At a Senate Appropriations Hearing in February, Argall used the term “welfare gerrymander” when questioning the Human Services department about why some childless food stamp recipients are exempted from federally mandated work requirements.

“If they live on this side of the welfare gerrymander, they don’t have to meet work requirements for [Supplemental Nutrition Assistance Program] benefits,” Argall said. “But an identical person who lives across the street still has to follow the work requirements.”

https://www.facebook.com/SenatorArgall/posts/10158261460303206

It’s not quite as snappy, but what Argall was referring to is actually called the Able-Bodied Adults Without Dependents Waiver.

As part of sweeping changes to the welfare system in the ’90s, President Bill Clinton and Congress put a work requirement on food stamps for so-called able-bodied adults who don’t have children.

Under federal regulations, states like Pennsylvania can request a waiver for areas with high unemployment or a lack of jobs. The U.S. Department of Agriculture exempted 63 of the commonwealth’s 67 counties for 2019, as well as Lancaster city and Pottstown borough.

Roughly 1.8 million Pennsylvanians receive food stamps. Just nine percent of those people are adults under 50 without children, Human Services Secretary Teresa Miller said at the hearing.

Even adults who don’t have children face “barriers to getting to work,” Miller said, from a lack of transportation to not having the right skills for a job. Work requirements don’t automatically resolve those issues.

“Those are all the things we’re focused on in terms of figuring out how we address those and how we get people to work rather than taking a more punitive approach,” Miller said.

The Wolf administration is in the midst of overhauling its jobs programs for poor parents on cash assistance, who are required to work under federal law. Those programs have failed to get most parents who participate into well-paying jobs.

“We’ve not been putting people on a path to long-term success,” Miller said at the hearing.

Changes on the horizon?

While Argall accused the Human Services department of data “manipulation” to create the map, the state did nothing wrong under federal regulations.

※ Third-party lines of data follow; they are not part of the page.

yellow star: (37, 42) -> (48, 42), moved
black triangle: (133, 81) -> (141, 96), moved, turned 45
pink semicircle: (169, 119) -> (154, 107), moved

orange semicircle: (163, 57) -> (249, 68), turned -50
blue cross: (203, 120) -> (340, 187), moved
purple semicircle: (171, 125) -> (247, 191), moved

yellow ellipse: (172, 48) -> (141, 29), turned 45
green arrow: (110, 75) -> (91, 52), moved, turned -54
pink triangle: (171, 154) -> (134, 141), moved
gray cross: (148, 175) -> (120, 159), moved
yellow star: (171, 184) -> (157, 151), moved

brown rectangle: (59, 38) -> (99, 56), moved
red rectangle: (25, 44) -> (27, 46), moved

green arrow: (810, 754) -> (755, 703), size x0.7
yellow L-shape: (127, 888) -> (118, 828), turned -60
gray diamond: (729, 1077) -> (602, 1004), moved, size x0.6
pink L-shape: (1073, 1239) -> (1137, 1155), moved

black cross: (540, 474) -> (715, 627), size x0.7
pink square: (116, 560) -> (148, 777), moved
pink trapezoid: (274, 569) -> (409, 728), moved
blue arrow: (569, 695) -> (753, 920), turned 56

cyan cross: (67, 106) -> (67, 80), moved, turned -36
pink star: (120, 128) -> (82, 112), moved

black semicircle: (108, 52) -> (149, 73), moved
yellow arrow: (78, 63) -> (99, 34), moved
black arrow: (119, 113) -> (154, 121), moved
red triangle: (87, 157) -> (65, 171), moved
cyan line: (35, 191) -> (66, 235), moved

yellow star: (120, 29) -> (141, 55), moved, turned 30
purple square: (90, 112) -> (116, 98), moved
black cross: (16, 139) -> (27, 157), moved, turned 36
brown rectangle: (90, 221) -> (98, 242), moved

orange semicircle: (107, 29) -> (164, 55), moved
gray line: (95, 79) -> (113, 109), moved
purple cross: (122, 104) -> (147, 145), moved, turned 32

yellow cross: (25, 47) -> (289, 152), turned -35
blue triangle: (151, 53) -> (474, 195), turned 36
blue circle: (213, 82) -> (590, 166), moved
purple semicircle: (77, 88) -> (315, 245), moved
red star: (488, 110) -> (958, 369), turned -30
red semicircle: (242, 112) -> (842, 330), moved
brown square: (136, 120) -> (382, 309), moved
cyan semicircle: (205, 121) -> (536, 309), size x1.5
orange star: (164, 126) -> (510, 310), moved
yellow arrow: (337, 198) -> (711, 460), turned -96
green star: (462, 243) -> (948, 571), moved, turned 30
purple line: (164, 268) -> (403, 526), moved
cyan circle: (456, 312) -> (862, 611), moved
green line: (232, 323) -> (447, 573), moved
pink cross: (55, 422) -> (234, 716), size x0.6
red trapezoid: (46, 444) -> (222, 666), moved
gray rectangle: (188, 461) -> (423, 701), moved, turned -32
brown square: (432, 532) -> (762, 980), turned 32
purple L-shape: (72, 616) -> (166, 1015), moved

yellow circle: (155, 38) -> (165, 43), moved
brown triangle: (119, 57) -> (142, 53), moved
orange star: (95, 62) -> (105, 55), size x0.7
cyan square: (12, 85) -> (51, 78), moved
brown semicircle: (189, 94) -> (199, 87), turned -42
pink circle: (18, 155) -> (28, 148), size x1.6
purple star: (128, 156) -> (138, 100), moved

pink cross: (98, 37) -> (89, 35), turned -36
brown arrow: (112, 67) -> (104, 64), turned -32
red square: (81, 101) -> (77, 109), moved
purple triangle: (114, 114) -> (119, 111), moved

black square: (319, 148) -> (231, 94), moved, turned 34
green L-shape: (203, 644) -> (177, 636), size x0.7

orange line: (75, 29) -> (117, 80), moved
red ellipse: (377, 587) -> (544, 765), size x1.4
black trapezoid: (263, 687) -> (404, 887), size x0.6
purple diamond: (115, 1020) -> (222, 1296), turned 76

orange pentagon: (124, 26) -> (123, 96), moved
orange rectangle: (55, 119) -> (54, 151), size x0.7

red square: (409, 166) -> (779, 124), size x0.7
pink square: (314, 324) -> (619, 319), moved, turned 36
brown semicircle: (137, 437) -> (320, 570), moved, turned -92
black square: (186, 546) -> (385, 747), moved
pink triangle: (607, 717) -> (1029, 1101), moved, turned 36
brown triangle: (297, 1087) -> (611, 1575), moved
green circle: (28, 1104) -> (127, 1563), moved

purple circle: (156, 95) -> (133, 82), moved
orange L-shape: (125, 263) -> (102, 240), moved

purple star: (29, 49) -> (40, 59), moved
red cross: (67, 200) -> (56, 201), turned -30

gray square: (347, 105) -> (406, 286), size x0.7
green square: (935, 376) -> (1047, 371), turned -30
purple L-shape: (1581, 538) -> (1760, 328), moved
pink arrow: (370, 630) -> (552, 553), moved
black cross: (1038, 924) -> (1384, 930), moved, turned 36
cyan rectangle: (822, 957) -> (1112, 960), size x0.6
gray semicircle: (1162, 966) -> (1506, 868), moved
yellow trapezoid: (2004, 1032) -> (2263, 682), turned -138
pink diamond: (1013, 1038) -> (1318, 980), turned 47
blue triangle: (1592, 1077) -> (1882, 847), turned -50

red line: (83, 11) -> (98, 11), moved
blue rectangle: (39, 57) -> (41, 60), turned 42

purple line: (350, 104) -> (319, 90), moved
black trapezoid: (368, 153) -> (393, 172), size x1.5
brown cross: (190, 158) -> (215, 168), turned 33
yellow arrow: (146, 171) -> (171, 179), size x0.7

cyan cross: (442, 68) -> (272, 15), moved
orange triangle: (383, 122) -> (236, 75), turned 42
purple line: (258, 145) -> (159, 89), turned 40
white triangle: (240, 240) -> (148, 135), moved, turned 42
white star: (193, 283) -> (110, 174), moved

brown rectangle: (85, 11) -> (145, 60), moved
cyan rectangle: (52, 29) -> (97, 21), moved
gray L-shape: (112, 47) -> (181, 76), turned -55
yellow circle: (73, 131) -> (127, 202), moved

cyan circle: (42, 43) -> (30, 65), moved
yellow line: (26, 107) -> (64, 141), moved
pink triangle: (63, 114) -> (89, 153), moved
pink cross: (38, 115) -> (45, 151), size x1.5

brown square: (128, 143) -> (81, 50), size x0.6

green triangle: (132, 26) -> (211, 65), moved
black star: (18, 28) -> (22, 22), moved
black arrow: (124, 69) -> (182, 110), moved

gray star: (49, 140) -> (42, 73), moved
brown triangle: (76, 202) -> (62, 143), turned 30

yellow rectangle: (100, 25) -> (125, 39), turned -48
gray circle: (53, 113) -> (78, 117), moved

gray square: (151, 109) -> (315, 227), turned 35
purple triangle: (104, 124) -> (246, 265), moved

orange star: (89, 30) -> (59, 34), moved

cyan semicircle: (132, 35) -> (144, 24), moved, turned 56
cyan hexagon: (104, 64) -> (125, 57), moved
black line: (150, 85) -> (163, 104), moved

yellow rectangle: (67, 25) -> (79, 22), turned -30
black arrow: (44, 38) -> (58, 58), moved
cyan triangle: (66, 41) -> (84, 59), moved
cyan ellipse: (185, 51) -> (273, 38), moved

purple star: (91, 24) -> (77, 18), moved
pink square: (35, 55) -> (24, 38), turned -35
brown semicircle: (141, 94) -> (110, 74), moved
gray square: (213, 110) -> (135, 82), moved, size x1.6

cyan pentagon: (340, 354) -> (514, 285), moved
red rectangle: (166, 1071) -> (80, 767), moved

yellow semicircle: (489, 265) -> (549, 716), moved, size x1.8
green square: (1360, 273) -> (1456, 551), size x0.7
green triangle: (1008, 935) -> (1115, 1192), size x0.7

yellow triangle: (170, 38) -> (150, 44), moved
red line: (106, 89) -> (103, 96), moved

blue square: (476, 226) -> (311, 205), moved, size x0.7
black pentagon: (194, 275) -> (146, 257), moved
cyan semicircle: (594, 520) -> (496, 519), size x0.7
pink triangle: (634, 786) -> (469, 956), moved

States can request an exemption for areas with unemployment at or above 10 percent or in places that lack sufficient jobs.

To do the latter, “states may submit evidence that an area has an average unemployment rate for a 24-month time period that is at least 20 percent above the national average for the same 24-month period.”

Pennsylvania selected March 2016 through February 2018 as its two-year period, according to the 2019 waiver submitted to the USDA — making 5.4 percent the minimum unemployment rate.

Forty-one Pennsylvania counties had an average unemployment rate at or above that number during that time period. So why are 63 exempt?

Because states are allowed to group counties that share a border together into one area. The combined unemployment rate for those 63 counties was 5.4 percent.

That’s a practice the Trump administration wants to curtail.

Under rules proposed by the USDA, waivers would be limited to areas with an unemployment rate 7 percent or higher. States would also be limited to grouping municipalities inside a federally defined labor market area.

“States have created questionable self-defined economic areas with gaping holes to leverage the flexibility of the regulations,” the USDA wrote in the proposed rules.

Secretary of Agriculture Sonny Perdue referred to this practice as “gerrymandering,” as did Brandon Lipps, administrator of USDA’s Food and Nutrition Service.

Anti-hunger advocates in Pennsylvania are vehemently opposed to the rule change, which was first proposed as part of the 2018 farm bill.

“Study after study finds that when people have access to help that puts food on the table and provides health care they are better able to work and have higher earnings, which is better for our entire commonwealth,” Sheila Christopher, executive director of Hunger-Free Pennsylvania, wrote in a blog post. “No one should go hungry, especially when we have the resources to keep that from happening.”

The USDA is accepting public comment until April 2. The new rules would go into effect in October.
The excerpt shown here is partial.